Residents protest school’s planned move

Pupils marched with posters against the relocation of their school.

Parents of pupils at a Manenberg primary school are unhappy with plans to move their children to a school in what they say is a more dangerous part of the neighbourhood.

The Western Cape Education Department (WCED) has proposed merging Sonderend Primary School, in Sonderend Road, with Edendale Primary School, on the corner of Philippi Ring Road and Manenberg Avenue, to make way for the new Klipfontein regional hospital.

More than 50 parents protested outside Sonderend Primary last Wednesday and Thursday, demanding answers from the provincial education department. The department hasn’t given a date for the proposed merger of the schools in a new building on the Edendale Primary site, but the Sonderend Primary parents say it’s a bad idea.

One of them, Gaironiesa Abrahams, who has children in grades
1 and 7, called the plan “disastrous” as gang violence, she said, was
common in that part of Manenberg.

The hospital would be of a
huge benefit to the community, but the children’s education and safety were more important, she said.

She complained that parents had first learnt of the plans in the press a few months ago .

“Gangsterism is so bad that side. How will the children go to school? If they have no education, how will they get jobs?”

Mayor Dan Plato announced plans for the new hospital last November.

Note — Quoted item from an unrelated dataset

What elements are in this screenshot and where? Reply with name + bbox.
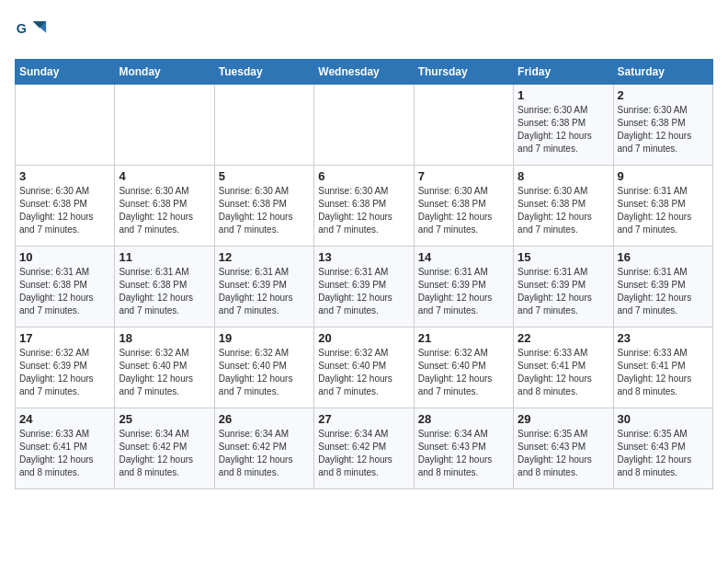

Silverstream High will be kept as a school of skills on the former GF Jooste Hospital site in Duinefontein Road; a new primary school will be built on the Edendale Primary School site; the hospital will be where Silverstream High and Sonderend Primary are now, and Rio Gande and Manenberg primary schools will be rebuilt in situ.

The hospital, with paediatrics and obstetrics among its specialised services, will at first have 226 beds, with 418 added later.

It is expected to be larger than the Khayelitsha and Mitchell’s Plain district hospitals and will be a referral hospital for surrounding communities, taking pressure off other facilities.

Ms Hammond said parents were upset because they had heard rumours that Sonderend Primary was closing, but the school was moving, not closing.

“The school is to communicate to parents the community action plan and to explain that the learners will not be without a school,” she said.